A educação é outra questão crítica dentro de Caxiuanã. As comunidades de Pedreira, Laranjal e Caxiuanã, por exemplo, tem acesso ao ensino fundamental e tem apenas um pólo que atende de 5ª a 8ª série. Outro problema são as grandes distâncias que dificultam o acesso de jovens e crianças às poucas escolas existentes na região. “Na expedição, constatamos que as crianças do Igarapé Grande estão fora da escola”, conta Graça.

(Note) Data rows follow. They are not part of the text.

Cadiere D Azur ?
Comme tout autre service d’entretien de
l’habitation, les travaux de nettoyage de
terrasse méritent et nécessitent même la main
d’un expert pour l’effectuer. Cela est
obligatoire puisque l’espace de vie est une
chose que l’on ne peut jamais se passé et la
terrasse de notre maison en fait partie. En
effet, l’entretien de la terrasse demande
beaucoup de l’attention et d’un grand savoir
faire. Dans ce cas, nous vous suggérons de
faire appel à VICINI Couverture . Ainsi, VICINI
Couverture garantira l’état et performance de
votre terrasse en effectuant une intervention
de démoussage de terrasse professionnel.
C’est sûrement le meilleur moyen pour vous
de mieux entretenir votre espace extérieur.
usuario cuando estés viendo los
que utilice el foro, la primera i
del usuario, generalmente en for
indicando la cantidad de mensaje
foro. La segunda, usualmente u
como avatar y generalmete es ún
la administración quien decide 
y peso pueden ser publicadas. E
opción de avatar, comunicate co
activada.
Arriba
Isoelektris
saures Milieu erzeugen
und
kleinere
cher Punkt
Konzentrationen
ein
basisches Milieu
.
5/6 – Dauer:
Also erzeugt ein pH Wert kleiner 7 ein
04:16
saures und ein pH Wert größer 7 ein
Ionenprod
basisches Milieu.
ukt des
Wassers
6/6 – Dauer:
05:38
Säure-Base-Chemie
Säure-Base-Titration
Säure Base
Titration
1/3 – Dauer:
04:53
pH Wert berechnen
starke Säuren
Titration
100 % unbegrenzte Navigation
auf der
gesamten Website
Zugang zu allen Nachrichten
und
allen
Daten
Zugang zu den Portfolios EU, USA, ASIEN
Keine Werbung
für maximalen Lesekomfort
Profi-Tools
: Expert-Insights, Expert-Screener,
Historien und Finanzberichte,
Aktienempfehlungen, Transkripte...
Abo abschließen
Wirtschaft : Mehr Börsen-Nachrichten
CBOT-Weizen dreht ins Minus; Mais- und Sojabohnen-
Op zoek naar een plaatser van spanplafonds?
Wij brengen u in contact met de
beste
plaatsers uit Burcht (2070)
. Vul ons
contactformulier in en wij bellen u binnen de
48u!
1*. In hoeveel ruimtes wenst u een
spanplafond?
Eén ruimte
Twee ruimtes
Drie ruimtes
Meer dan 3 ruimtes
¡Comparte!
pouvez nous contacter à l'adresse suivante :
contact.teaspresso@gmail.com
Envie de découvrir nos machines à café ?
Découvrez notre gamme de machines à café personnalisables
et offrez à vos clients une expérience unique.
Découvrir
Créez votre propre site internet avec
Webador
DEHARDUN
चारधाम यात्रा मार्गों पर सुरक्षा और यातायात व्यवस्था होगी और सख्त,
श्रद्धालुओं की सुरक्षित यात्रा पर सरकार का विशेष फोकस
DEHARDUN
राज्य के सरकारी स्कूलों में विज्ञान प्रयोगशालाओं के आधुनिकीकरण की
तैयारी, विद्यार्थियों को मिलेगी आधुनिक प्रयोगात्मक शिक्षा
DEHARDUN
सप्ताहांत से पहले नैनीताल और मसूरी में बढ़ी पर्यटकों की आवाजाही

Localizada no meio do rio Pracupi, Igarapé Grande fica distante das duas escolas disponíveis que ficam nos extremos do rio. De voadeira (barco a motor), leva-se cerca de três horas para percorrer o rio em sua totalidade. “Os alunos que moram no meio do rio ficam sem estudar porque é muito perigoso e cansativo percorrer toda essa distância de canoa”, explica. “Não é certo excluí-los da escola só porque são poucos e moram distante dela”.
 
Com tantos recursos reunidos em termos de pessoal qualificado e infraestrutura para circular em tão grandes áreas, o principal problema para a continuidade da pesquisa é de ordem financeira. “Só temos financiamento garantido para essa primeira fase”, explica Graça. “Vamos apresentar o relatório parcial ainda este mês para a Fapespa, condição indispensável para o recebimento da segunda parcela dos recursos aprovados”.
 
A segunda expedição do projeto Diagnóstico Sócio-Ecológico das Populações Ribeirinhas de Caxiuanã está prevista para setembro próximo, ainda com recursos da Fapespa, e deve percorrer as comunidades localizadas na zona de amortecimento da Flona, que faz divisa com os municípios de Senador José Porfílio, Porto de Moz, Portel e Melgaço. Uma região permeada por intensos conflitos de terra e que serve de entrada para madeireiros e caçadores que atuam ilegalmente dentro da Flona, como denuncia Graça. “Por fora a Flona de Caxiuanã parece intocada, mas por dentro a realidade é bem diferente. É uma coisa que todo mundo sabe, mas finge que não vê”.